Cela a en partie contribué à la persistance de la crise économique dans ce pays des Caraïbes – parallèlement aux politiques économiques fragiles du gouvernement – ​​selon les analystes.

“Le blocus est considéré comme un crime de génocide”, a déclaré le ministre cubain des Affaires étrangères Bruno lors d’une réunion de l’Assemblée générale de l’ONU en novembre, faisant référence aux sanctions américaines.

La détérioration des services publics, les coupures d’électricité régulières, les pénuries de nourriture et de carburant et une inflation élevée ont plongé Cuba dans sa pire crise économique depuis des décennies.

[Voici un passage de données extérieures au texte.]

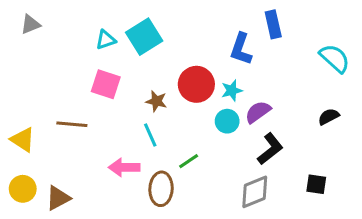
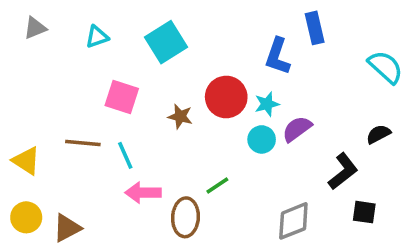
cyan triangle: (106, 40) -> (97, 37), moved
cyan line: (150, 135) -> (125, 155), moved
black L-shape: (270, 149) -> (343, 171), moved

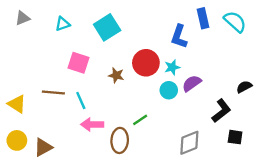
cyan semicircle: (385, 67) -> (235, 22), moved

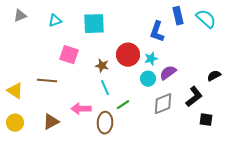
cyan square: (107, 27) -> (94, 24), turned 30
cyan line: (81, 100) -> (105, 88), moved
gray diamond: (189, 143) -> (163, 104), moved
brown triangle: (43, 147) -> (51, 122), moved

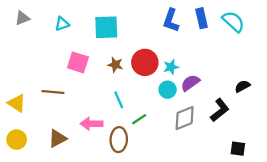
blue L-shape: (157, 32) -> (171, 20), moved
brown star: (102, 66) -> (115, 65), moved
black square: (206, 120) -> (238, 149), moved

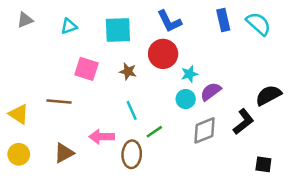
blue L-shape: (171, 20) -> (169, 21), moved, turned -45
red circle: (145, 62) -> (163, 54), moved
black semicircle: (242, 86) -> (268, 95), size x1.5

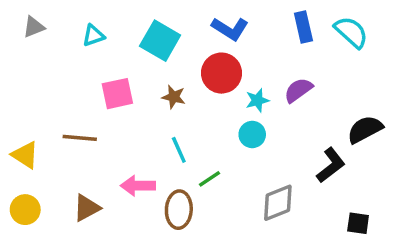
blue L-shape: (169, 21) -> (230, 29), turned -32
cyan square: (118, 30) -> (160, 41), turned 32
pink square: (87, 69) -> (117, 94), turned -30
purple semicircle: (211, 92) -> (298, 90), moved
gray diamond: (204, 130) -> (278, 203), moved

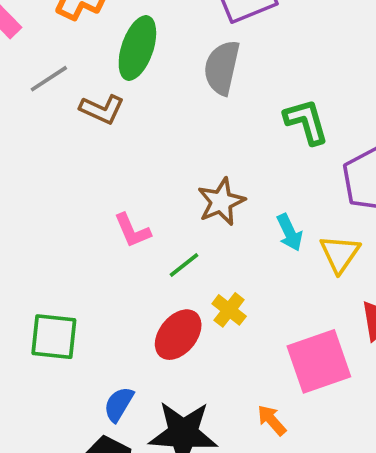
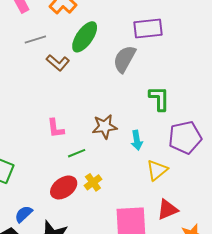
cyan arrow: (290, 233) -> (137, 140), moved

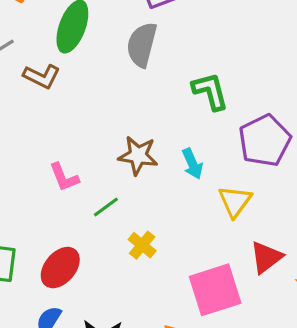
brown star: (105, 127) -> (138, 155), turned 30
red ellipse: (64, 187) -> (60, 268), moved

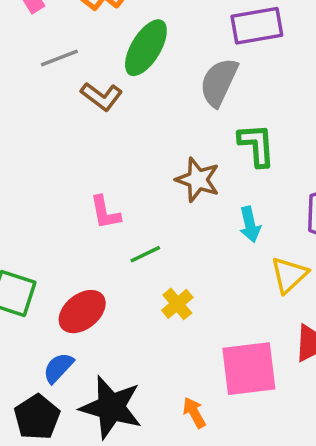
green L-shape: (210, 91) -> (257, 145), moved
brown star: (138, 155) -> (198, 180), moved

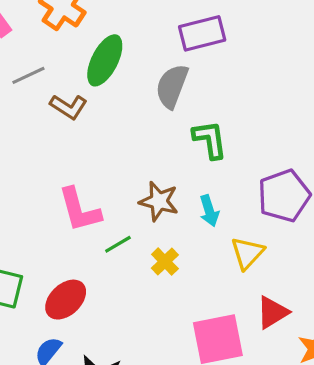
brown star: (198, 180) -> (159, 201), moved
pink L-shape: (105, 213) -> (80, 210), size x1.5
yellow cross: (177, 304) -> (165, 262), moved

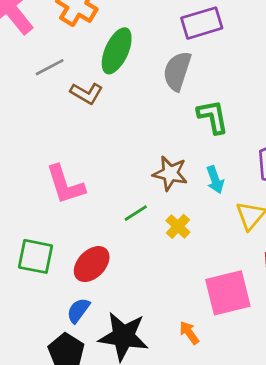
pink L-shape: (80, 210) -> (65, 185), moved

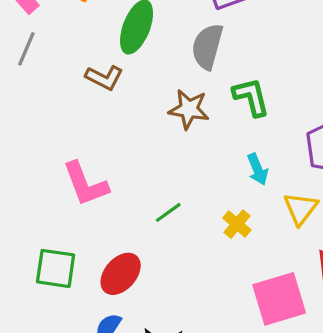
gray line: (50, 67) -> (26, 49), moved, turned -36
brown star: (170, 173) -> (189, 109), moved
yellow cross: (178, 226) -> (237, 224), moved

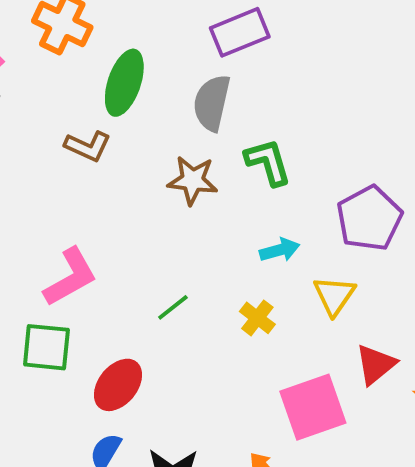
cyan arrow: (258, 169) -> (280, 250), turned -80
pink L-shape: (86, 184) -> (70, 277), turned -96
green square: (56, 268) -> (46, 347), moved

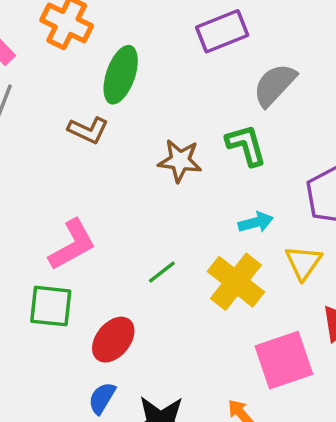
gray semicircle: (212, 103) -> (275, 85), moved, turned 30
yellow cross: (257, 318) -> (236, 282), size x1.8

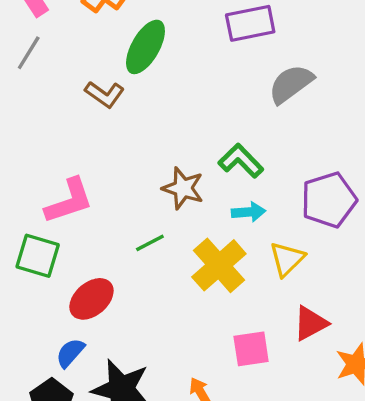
green L-shape: (246, 145) -> (241, 161), moved, turned -39
brown star: (180, 161) -> (183, 188), moved
pink square: (284, 360) -> (251, 349), size x0.7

Ces dernières années, Cuba s’est à nouveau tournée vers la Russie, dans le but d’attirer les investisseurs étrangers. Les deux pays ont lancé en mai dernier une série de partenariats économiques, dont un qui permettra aux entreprises russes de louer des terres cubaines pour 30 ans – une décision inhabituelle dans ce pays largement fermé.

Le commerce bilatéral entre Cuba et la Russie a atteint 450 millions de dollars en 2022, soit trois fois celui de 2021, ont indiqué des responsables russes. Environ 90 pour cent du commerce consistait en des ventes de produits pétroliers et d’huile de soja, la Russie fournissant au pays du carburant dont il a cruellement besoin.

Ricardo Cabrisas, ancien ministre cubain du Commerce extérieur, a déclaré aux journalistes en marge d’un forum d’affaires accueillant des investisseurs russes à La Havane en mai dernier que les liens économiques entre la Russie et Cuba ne feraient que se renforcer.

“Rien ni personne ne peut l’arrêter”, a déclaré Cabrisas.